═════ ENTRIES PROVIDED

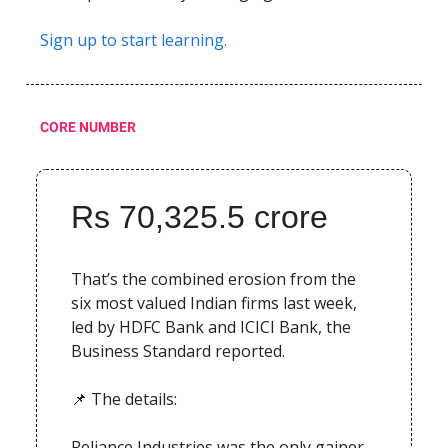
Sign up to start learning.
CORE NUMBER
Rs 70,325.5 crore
That’s the combined erosion from the
six most valued Indian firms last week,
led by HDFC Bank and ICICI Bank, the
Business Standard reported.
📌 The details:
Reliance Industries was the only gainer,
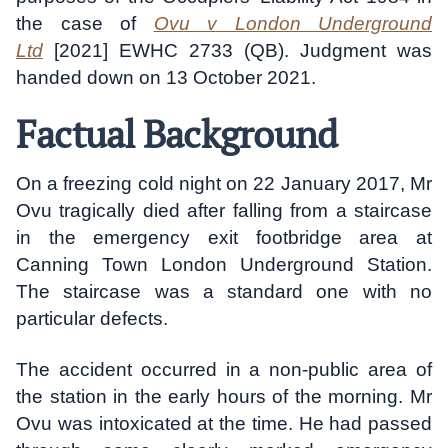
the case of
Ovu v London Underground
Ltd
[2021] EWHC 2733 (QB). Judgment was
handed down on 13 October 2021.
Factual Background
On a freezing cold night on 22 January 2017, Mr
Ovu tragically died after falling from a staircase
in the emergency exit footbridge area at
Canning Town London Underground Station.
The staircase was a standard one with no
particular defects.
The accident occurred in a non-public area of
the station in the early hours of the morning. Mr
Ovu was intoxicated at the time. He had passed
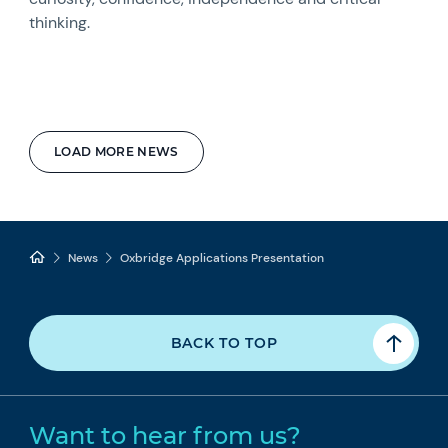
thinking.
LOAD MORE NEWS
News
Oxbridge Applications Presentation
BACK TO TOP
Want to hear from us?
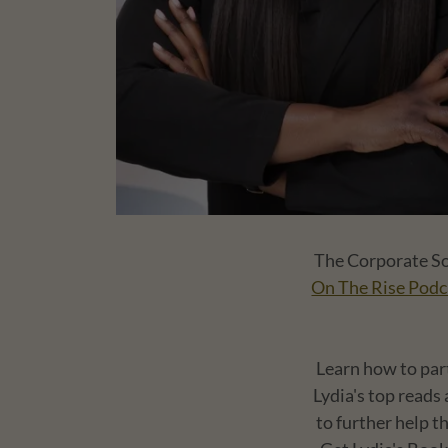
The Corporate Soc
On The Rise Podc
Learn how to par
Lydia's top reads
to further help t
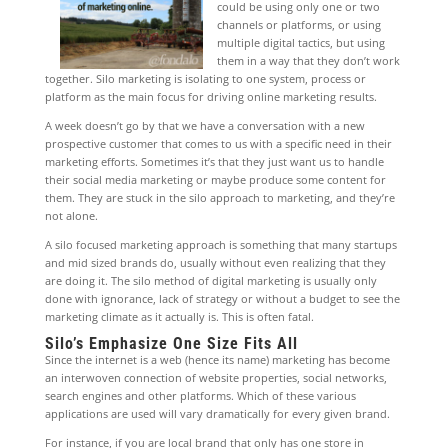
could be using only one or two
channels or platforms, or using
multiple digital tactics, but using
them in a way that they don’t work
together. Silo marketing is isolating to one system, process or
platform as the main focus for driving online marketing results.
A week doesn’t go by that we have a conversation with a new
prospective customer that comes to us with a specific need in their
marketing efforts. Sometimes it’s that they just want us to handle
their social media marketing or maybe produce some content for
them. They are stuck in the silo approach to marketing, and they’re
not alone.
A silo focused marketing approach is something that many startups
and mid sized brands do, usually without even realizing that they
are doing it. The silo method of digital marketing is usually only
done with ignorance, lack of strategy or without a budget to see the
marketing climate as it actually is. This is often fatal.
Silo’s Emphasize One Size Fits All
Since the internet is a web (hence its name) marketing has become
an interwoven connection of website properties, social networks,
search engines and other platforms. Which of these various
applications are used will vary dramatically for every given brand.
For instance, if you are local brand that only has one store in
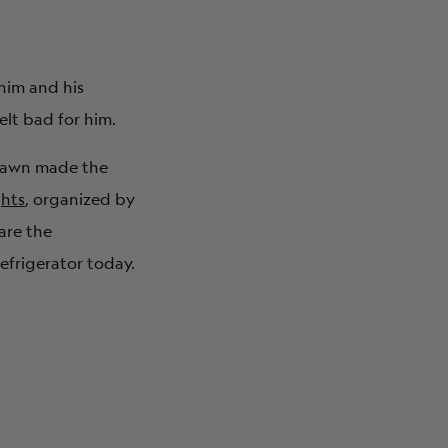
him and his
elt bad for him.
Shawn made the
ghts
, organized by
are the
efrigerator today.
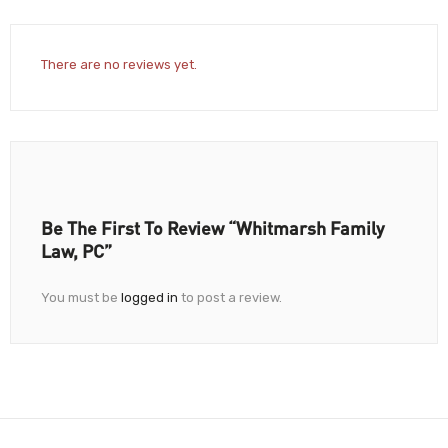
There are no reviews yet.
Be The First To Review “Whitmarsh Family
Law, PC”
You must be
logged in
to post a review.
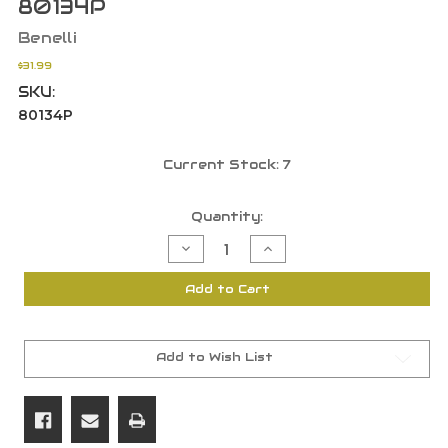
80134P
Benelli
$31.99
SKU:
80134P
Current Stock:
7
Quantity:
Decrease
Increase
Quantity
Quantity
of
of
Benelli
Benelli
Add to Cart
12
12
Gauge
Gauge
Extended
Extended
Improved
Improved
Modified
Modified
Choke
Choke
Add to Wish List
Tube
Tube
Diam.
Diam.
700
700
80134P
80134P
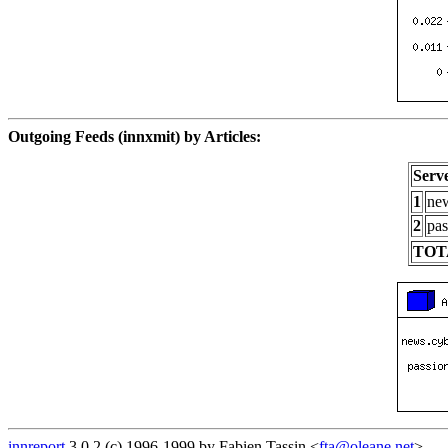
Outgoing Feeds (innxmit) by Articles:
Serv
1
new
2
pas
TOT
innreport
3.0.2 (c) 1996-1999 by Fabien Tassin <
fta@oleane.net
>.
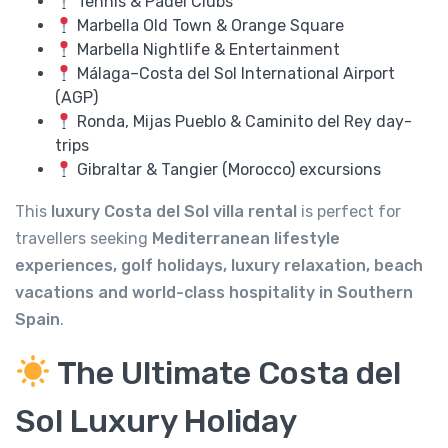
Tennis & Padel Clubs
Marbella Old Town & Orange Square
Marbella Nightlife & Entertainment
Málaga–Costa del Sol International Airport
(AGP)
Ronda, Mijas Pueblo & Caminito del Rey day-
trips
Gibraltar & Tangier (Morocco) excursions
This
luxury Costa del Sol villa rental
is perfect for
travellers seeking
Mediterranean lifestyle
experiences, golf holidays, luxury relaxation, beach
vacations and world-class hospitality in Southern
Spain
.
The Ultimate Costa del
Sol Luxury Holiday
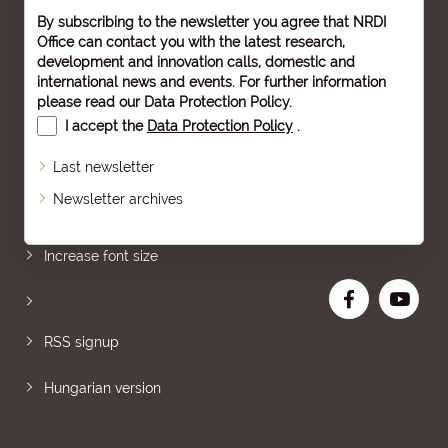
By subscribing to the newsletter you agree that NRDI
Office can contact you with the latest research,
development and innovation calls, domestic and
international news and events. For further information
please read our
Data Protection Policy
.
I accept the
Data Protection Policy
.
Last newsletter
Newsletter archives
Sitemap
Increase font size
RSS signup
Hungarian version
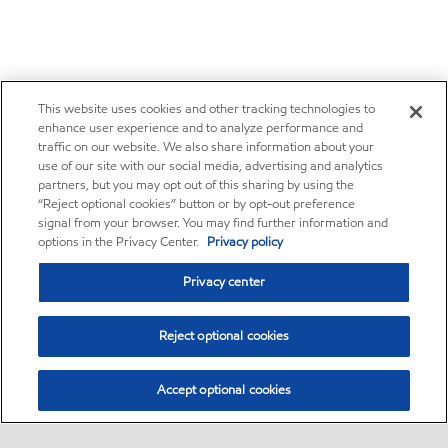
This website uses cookies and other tracking technologies to
enhance user experience and to analyze performance and
traffic on our website. We also share information about your
use of our site with our social media, advertising and analytics
partners, but you may opt out of this sharing by using the
“Reject optional cookies” button or by opt-out preference
signal from your browser. You may find further information and
options in the Privacy Center.
Privacy policy
Privacy center
Reject optional cookies
Accept optional cookies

══════════

TASK INSTRUCTIONS —
From the first line through the line with "multiple digital tactics, but using", output those lines of the entries above exactly, and nothing else, with the pictures left out.

COMPLETED EXERCISE —
Sign up to start learning.
CORE NUMBER
Rs 70,325.5 crore
That’s the combined erosion from the
six most valued Indian firms last week,
led by HDFC Bank and ICICI Bank, the
Business Standard reported.
📌 The details:
Reliance Industries was the only gainer,
the case of
Ovu v London Underground
Ltd
[2021] EWHC 2733 (QB). Judgment was
handed down on 13 October 2021.
Factual Background
On a freezing cold night on 22 January 2017, Mr
Ovu tragically died after falling from a staircase
in the emergency exit footbridge area at
Canning Town London Underground Station.
The staircase was a standard one with no
particular defects.
The accident occurred in a non-public area of
the station in the early hours of the morning. Mr
Ovu was intoxicated at the time. He had passed
thinking.
LOAD MORE NEWS
News
Oxbridge Applications Presentation
BACK TO TOP
Want to hear from us?
The Corporate Soc
On The Rise Podc
Learn how to par
Lydia's top reads
to further help t
could be using only one or two
channels or platforms, or using
multiple digital tactics, but using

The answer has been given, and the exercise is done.